### Exercise brief
When you reach the line that contains "Masks at 276×363.", set down that line and every one after it through the end of the records, exactly as written and with no pictures.

◆ ◆ ◆ ◆

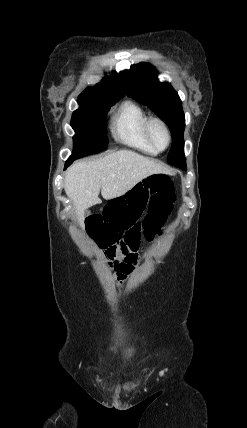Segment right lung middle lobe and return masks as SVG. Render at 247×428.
Listing matches in <instances>:
<instances>
[{"instance_id":"obj_1","label":"right lung middle lobe","mask_w":247,"mask_h":428,"mask_svg":"<svg viewBox=\"0 0 247 428\" xmlns=\"http://www.w3.org/2000/svg\"><path fill=\"white\" fill-rule=\"evenodd\" d=\"M79 109L73 112L71 126L75 131L74 149L69 159L99 153L107 148L106 115L114 103L78 97Z\"/></svg>"}]
</instances>
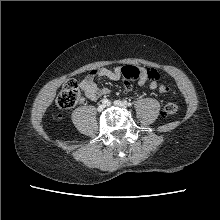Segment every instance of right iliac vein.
Instances as JSON below:
<instances>
[{"mask_svg":"<svg viewBox=\"0 0 220 220\" xmlns=\"http://www.w3.org/2000/svg\"><path fill=\"white\" fill-rule=\"evenodd\" d=\"M105 107H106V106H105L104 104H100V105L97 107V110H98L99 112H101V111L104 110Z\"/></svg>","mask_w":220,"mask_h":220,"instance_id":"obj_1","label":"right iliac vein"}]
</instances>
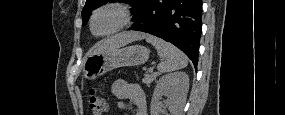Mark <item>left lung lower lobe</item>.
Segmentation results:
<instances>
[{
	"mask_svg": "<svg viewBox=\"0 0 285 115\" xmlns=\"http://www.w3.org/2000/svg\"><path fill=\"white\" fill-rule=\"evenodd\" d=\"M130 30L150 33L181 49L198 63L202 31L201 0H143L133 13Z\"/></svg>",
	"mask_w": 285,
	"mask_h": 115,
	"instance_id": "0a47b994",
	"label": "left lung lower lobe"
}]
</instances>
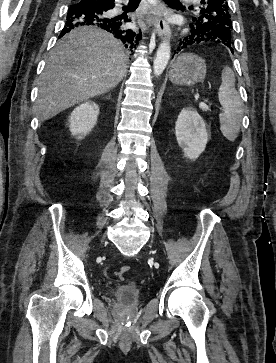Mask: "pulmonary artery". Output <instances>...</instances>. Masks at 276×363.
<instances>
[{
  "label": "pulmonary artery",
  "instance_id": "1",
  "mask_svg": "<svg viewBox=\"0 0 276 363\" xmlns=\"http://www.w3.org/2000/svg\"><path fill=\"white\" fill-rule=\"evenodd\" d=\"M183 1H185V2H191V1H193V0H183Z\"/></svg>",
  "mask_w": 276,
  "mask_h": 363
}]
</instances>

◆ ◆ ◆ ◆

### Response for this exercise
Mask: "pulmonary artery". Output <instances>...</instances>. Masks at 276×363.
<instances>
[{
  "label": "pulmonary artery",
  "instance_id": "1",
  "mask_svg": "<svg viewBox=\"0 0 276 363\" xmlns=\"http://www.w3.org/2000/svg\"><path fill=\"white\" fill-rule=\"evenodd\" d=\"M183 1H185V2H191V1H193V0H183Z\"/></svg>",
  "mask_w": 276,
  "mask_h": 363
}]
</instances>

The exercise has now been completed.